New USDA rules, three huge veterinarian groups, state and federal legislators and – worst of all – “we, the people” – are actively descending on what insiders call “the Shelbyville country club” like the fruit flies on sweet feed. Four industry villains have already pleaded guilty to federal charges and will be sentenced on Sept. 10 and federal investigators are, it is safe to say, still quite active.

The most famous rogue, the notorious Jackie McConnell, has 14 counts of state charges pending and, curiously, his trial in Sessions Court in Fayette County (Somerville) has just been moved back to Sept. 25. By already pleading guilty in Federal Court, those proceedings will be interesting, especially since animal abuse and soring become a felony instead of a misdemeanor in Tennessee this Sunday.

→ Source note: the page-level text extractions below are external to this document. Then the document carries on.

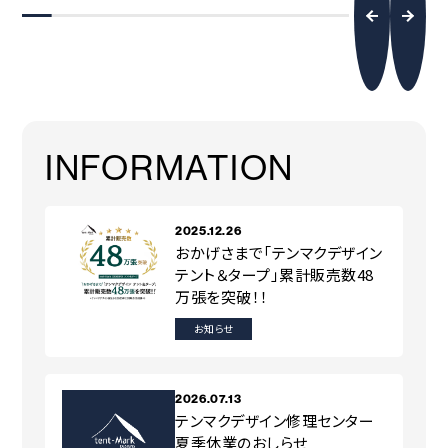
INFORMATION
2025.12.26
おかげさまで「テンマクデザイン
テント＆タープ」累計販売数48
万張を突破！！
お知らせ
2026.07.13
テンマクデザイン修理センター
夏季休業のおしらせ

Kathy Zeis, who is the secretary/treasurer of the Foundation for the Advancement and Support of the Tennessee Walking Show Horse, will be something of a celebrity at this weekend’s gala in Murfreesboro after she petitioned the Breeder’s and Exhibitors board to kick off Keith Dane, the head of equine protection of the Humane Society when the famous abuse tape when platinum.

Kathy, of course, withdrew her petition when TWHBEA president Marty Irby identified her and said she was betrayed. But she told the Murfreesboro newspaper this weekend wouldn’t include any discord. “This is about getting to know our people, our trainers, our owners. This is a multi-industry conference,” she said.

Yeah, just one little tea party after another but to the half-million who own Tennessee Walking Horses and the other half million who are now infuriated by the proof that McConnell’s sadistic act was hardly an isolated one, how does it smell that six of seven new TWSHO board members have allegedly violated the federal Horse Protection Act or that Lee McGartland’s husband, Mike, is already taking the U.S. Dept. of Agriculture to court?

Please, lighter on the peanuts and heavier on the horse sense.